Return only the lines from the one containing "Image attached. Outline" to the end of the entries below, exactly as written, both ends included.

(Collected data)
============================================================

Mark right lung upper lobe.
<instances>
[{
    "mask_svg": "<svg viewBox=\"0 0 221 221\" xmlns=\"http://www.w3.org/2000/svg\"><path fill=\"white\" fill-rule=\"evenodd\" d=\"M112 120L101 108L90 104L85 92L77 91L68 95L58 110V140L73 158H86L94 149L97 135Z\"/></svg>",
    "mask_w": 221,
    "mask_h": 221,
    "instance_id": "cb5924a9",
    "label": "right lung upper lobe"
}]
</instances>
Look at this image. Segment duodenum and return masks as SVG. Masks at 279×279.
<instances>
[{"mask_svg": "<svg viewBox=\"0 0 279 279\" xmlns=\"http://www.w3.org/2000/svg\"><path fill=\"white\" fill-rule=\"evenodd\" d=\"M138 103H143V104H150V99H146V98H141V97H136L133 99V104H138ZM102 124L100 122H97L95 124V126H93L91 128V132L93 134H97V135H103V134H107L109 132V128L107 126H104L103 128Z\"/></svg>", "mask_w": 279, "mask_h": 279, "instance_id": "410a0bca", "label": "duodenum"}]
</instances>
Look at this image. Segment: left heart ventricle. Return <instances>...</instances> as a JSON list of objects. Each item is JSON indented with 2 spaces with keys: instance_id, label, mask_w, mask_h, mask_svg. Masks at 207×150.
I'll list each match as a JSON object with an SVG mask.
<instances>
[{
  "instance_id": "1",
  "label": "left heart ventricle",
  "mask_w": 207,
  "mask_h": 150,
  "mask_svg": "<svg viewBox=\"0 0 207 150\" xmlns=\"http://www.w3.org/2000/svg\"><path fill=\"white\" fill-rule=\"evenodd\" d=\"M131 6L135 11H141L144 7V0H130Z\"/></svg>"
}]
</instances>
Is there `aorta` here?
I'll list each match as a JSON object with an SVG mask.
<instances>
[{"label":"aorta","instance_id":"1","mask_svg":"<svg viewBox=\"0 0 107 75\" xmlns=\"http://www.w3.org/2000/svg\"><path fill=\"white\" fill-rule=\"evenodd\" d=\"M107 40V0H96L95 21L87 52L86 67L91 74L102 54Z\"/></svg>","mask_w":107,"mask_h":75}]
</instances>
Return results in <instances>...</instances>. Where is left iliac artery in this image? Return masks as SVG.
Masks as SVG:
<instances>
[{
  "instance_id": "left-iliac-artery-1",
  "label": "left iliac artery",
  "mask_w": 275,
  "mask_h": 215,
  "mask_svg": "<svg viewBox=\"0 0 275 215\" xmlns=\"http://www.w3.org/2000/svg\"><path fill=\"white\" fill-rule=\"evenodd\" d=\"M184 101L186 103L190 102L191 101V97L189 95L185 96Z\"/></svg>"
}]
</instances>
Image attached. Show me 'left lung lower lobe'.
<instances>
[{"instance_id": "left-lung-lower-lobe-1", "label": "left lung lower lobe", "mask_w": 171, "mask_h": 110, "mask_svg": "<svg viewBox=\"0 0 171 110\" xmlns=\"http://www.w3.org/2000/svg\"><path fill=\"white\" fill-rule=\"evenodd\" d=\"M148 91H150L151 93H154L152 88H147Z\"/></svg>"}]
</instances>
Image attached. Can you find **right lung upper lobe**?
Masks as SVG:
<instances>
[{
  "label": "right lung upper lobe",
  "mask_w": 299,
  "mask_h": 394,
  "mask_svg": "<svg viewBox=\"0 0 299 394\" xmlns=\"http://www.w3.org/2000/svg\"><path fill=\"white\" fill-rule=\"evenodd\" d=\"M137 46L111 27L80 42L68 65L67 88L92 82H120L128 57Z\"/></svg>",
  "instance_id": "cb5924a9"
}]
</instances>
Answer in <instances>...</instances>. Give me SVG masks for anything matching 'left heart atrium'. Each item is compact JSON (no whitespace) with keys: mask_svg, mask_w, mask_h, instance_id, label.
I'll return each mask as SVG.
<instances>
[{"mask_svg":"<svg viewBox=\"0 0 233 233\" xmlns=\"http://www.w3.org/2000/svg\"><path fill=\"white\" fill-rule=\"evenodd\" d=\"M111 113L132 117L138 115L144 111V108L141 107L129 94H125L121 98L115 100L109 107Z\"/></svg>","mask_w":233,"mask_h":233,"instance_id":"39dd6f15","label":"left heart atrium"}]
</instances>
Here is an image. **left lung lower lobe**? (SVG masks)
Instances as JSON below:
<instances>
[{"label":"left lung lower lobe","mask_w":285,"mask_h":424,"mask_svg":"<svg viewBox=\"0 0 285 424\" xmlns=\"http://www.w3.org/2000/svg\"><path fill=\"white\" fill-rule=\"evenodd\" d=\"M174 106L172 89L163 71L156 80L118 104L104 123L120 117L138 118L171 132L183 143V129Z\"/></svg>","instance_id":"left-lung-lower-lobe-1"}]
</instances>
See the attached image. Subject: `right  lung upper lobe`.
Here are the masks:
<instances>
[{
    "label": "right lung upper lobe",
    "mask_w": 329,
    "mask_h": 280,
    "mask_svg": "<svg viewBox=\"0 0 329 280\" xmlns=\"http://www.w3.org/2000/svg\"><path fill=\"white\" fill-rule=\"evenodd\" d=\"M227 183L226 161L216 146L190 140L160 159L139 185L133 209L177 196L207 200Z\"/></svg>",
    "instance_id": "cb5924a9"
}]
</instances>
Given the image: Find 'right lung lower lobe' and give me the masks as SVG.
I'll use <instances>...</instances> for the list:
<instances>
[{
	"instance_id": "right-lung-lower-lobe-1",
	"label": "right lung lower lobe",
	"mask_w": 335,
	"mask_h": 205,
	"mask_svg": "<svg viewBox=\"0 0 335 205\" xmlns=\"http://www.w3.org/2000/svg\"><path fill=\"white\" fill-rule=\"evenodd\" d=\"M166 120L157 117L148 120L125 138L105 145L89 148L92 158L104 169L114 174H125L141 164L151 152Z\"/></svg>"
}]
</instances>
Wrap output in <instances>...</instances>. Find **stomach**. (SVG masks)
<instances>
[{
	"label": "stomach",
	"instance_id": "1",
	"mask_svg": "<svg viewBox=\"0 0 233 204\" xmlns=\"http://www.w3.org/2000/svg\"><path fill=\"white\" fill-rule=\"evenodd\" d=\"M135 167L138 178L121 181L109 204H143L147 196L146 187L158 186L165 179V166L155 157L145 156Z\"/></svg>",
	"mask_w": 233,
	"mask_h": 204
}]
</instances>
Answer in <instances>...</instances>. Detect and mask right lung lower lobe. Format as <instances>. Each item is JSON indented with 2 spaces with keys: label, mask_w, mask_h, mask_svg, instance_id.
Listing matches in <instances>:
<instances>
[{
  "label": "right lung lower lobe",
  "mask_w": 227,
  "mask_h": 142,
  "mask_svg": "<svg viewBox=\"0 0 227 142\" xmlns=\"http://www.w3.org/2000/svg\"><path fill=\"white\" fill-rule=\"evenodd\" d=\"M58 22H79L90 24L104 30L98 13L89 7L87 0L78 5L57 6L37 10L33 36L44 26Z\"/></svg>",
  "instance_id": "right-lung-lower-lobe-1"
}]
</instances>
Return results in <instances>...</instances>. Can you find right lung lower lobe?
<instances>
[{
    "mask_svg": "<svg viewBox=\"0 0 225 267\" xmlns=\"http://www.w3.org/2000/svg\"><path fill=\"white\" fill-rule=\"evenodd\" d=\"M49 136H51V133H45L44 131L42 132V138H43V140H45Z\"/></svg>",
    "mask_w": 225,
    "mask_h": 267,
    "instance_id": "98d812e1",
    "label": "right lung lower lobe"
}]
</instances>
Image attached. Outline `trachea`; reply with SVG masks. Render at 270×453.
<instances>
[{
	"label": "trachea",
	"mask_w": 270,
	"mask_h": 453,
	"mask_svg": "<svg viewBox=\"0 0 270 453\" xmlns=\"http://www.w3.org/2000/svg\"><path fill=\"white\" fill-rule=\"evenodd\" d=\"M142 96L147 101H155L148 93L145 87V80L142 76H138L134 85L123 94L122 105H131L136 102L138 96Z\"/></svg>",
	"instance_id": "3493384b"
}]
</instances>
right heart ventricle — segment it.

============================================================

▶ [Expected answer]:
Image attached. Outline `trachea`; reply with SVG masks. Render at 270×453.
<instances>
[{
	"label": "trachea",
	"mask_w": 270,
	"mask_h": 453,
	"mask_svg": "<svg viewBox=\"0 0 270 453\" xmlns=\"http://www.w3.org/2000/svg\"><path fill=\"white\" fill-rule=\"evenodd\" d=\"M142 96L147 101H155L148 93L145 87V80L142 76H138L134 85L123 94L122 105H131L136 102L138 96Z\"/></svg>",
	"instance_id": "3493384b"
}]
</instances>
right heart ventricle — segment it.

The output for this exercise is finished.